» What is required: Copy, from the data below, every line that has "puzzelen" in it.

» Data to process:
● ● ● ●

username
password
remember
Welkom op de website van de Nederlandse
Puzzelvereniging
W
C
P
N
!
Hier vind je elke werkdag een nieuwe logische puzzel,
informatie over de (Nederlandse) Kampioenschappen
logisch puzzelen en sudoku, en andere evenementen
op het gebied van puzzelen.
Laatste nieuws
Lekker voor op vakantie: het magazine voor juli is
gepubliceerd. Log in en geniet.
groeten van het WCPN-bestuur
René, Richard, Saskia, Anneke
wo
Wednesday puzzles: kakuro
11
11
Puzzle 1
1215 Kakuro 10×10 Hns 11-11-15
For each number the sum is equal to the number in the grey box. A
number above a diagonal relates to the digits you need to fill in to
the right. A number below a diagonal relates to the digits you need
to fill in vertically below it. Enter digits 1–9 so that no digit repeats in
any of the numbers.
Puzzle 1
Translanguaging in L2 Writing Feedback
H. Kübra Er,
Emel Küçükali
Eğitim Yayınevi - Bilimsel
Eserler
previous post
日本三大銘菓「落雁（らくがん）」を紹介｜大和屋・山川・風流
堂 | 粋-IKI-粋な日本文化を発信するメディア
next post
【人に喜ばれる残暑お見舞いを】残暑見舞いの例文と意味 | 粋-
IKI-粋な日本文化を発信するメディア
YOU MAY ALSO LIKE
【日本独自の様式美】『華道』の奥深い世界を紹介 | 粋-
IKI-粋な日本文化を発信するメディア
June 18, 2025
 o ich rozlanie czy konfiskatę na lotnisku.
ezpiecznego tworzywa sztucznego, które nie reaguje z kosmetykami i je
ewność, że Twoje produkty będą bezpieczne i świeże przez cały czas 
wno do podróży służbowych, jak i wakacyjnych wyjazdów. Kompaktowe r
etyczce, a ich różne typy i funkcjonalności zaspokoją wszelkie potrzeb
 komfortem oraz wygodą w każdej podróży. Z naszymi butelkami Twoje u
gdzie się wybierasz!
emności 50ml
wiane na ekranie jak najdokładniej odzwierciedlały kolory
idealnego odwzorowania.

● ● ● ●

» Written response:
logisch puzzelen en sudoku, en andere evenementen
op het gebied van puzzelen.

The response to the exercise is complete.